Настроение Салтыкова было смутным, нерадостным; переписка с Григорием Кузьмичом и одиночество угнетали. Его письма к родителям полны сетований, жалоб, хандры. Умная и практичная Ольга Михайловна оказалась очень проницательной, хотя и не совсем точной в своих предположениях о причине сыновних мрачных мыслей. «Что-то мой добрый Мишка все брюзжит, — писала она в октябре 1844 года Дмитрию Салтыкову. — Право, он не воображает, до какой крайности меня этим убивает. Что это такое за нетерпение, только и твердит, что он не скоро получит штатное место» (а Салтыков поначалу был зачислен в канцелярию Военного министерства сверх штата), «а мне кажется, его вся хандра происходит от его поэзии, которая никогда мне не нравилась, потому что я много начиталась даже бедственных примеров насчет этих неудачных поэтов в деньгах. Да это и вероятно. Я очень чувствую по себе, что если когда мне не удается, то я всегда как растерянная. Я ему никогда не советовала мечтать о своей поэзии на интересных видах» (то есть как о профессии, которая дает средства к жизни). «А можно ли ему мечтать, имев службу, это невозможно, одним надобно чем-нибудь заниматься». (Ольга Михайловна была уверена, что заниматься нужно службой, думать о служебной карьере, а отнюдь не о «своей поэзии».) «Добрый Миша», — продолжает Ольга Михайловна, — «по неопытности своей, более, сколько нужно, представляет себе картину жизни в самом трудном положении и чрез это дает ход мрачным своим мыслям».
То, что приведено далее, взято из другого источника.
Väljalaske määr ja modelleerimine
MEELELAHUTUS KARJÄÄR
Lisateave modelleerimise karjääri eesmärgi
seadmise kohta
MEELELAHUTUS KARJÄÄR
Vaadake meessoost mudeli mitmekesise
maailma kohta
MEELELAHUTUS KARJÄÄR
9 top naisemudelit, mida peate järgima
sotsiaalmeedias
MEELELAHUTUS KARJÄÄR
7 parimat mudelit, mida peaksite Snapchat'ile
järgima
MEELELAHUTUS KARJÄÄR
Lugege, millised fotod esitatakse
Но Михаил Салтыков мечтал в это время не о поэзии. Он очень остро, может быть, даже болезненно прочувствовал постоянные насмешки Белинского над посредственными стихотворцами, а строгий и суровый, уже в этом возрасте, аналитик своего поведения и своей души, он, конечно, хорошо понял, что его собственное стихотворство ничуть не выше наполнявших журналы гладких, но посредственных стихов.
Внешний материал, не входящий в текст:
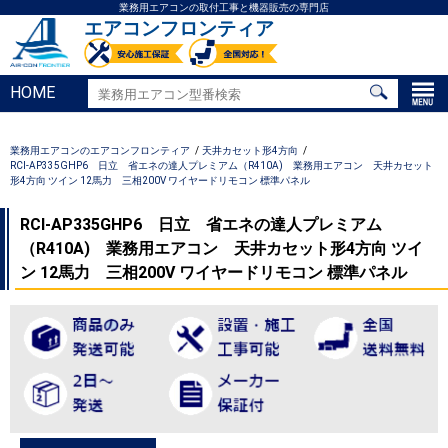
業務用エアコンの取付工事と機器販売の専門店
エアコンフロンティア
HOME
業務用エアコンのエアコンフロンティア
天井カセット形4方向
RCI-AP335GHP6 日立 省エネの達人プレミアム（R410A) 業務用エアコン 天井カセット
形4方向 ツイン 12馬力 三相200V ワイヤードリモコン 標準パネル
RCI-AP335GHP6 日立 省エネの達人プレミアム
（R410A) 業務用エアコン 天井カセット形4方向 ツイ
ン 12馬力 三相200V ワイヤードリモコン 標準パネル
Уже не цирки и рестораны начинают влечь чуткого к большому искусству юношу, а театр, и больше всего — итальянская опера: он на всю жизнь становится

страстным поклонником гениальных мастеров итальянской героической и романтической оперы — Россини, Беллини, Доницетти... Через двадцать лет, посетив театр, где давали «Карла Смелого» (цензурное наименование «Вильгельма Телля» Россини), Салтыков вспомнил 1844, 1845 и 1846 годы, вспомнил корифеев итальянского оперного искусства тех лет, певших в Петербурге, — «незабвенную» Полину Виардо-Гарсиа, «незабвенного» Джованни Рубини, «незабвенного» Антонио Тамбурини, «вспомнил горячие споры об искусстве, вспомнил теплые слезы, которые ...проливали... слушая потрясающее maledetto, которым в «Лючии» <опера Доницетти «Лючия ди Ламмермур»> оглашал своды Большого <Петербургского> театра великий Рубини...». Страстное, вдохновляющее искусство итальянцев привлекало сердца русской демократической молодежи, вызывало сопоставления с трагиком Павлом Мочаловым — величайшим Гамлетом русской сцены, русским Гамлетом, страдавшим и мучившимся вместе со своими зрителями — в те годы, когда лишь сцена, кафедра, журнал давали выход сдерживаемому крику душевного отчаяния; «Страшно, за человека страшно мне!» (из монолога Гамлета в переводе Ник. Полевого; в этом переводе трагедия Шекспира шла тогда на сцене). Белинский, который отнюдь не был меломаном, почувствовал именно такой смысл — мучения и отчаяния погубленной человечности — в искусстве великого итальянца Рубини: «...я плакал слезами, которыми давно уже не плакал... Сцена, где он <Эдгар Рэвенсвуд, которого пел Рубини> срывает кольцо с Лючии и призывает небо в свидетели ее вероломства, — страшна, ужасна, — я вспомнил Мочалова и понял, что все искусства имеют одни законы. Боже мой, что это за рыдающий голос — столько чувства, такая огненная лава чувства — да от этого можно с ума сойти!»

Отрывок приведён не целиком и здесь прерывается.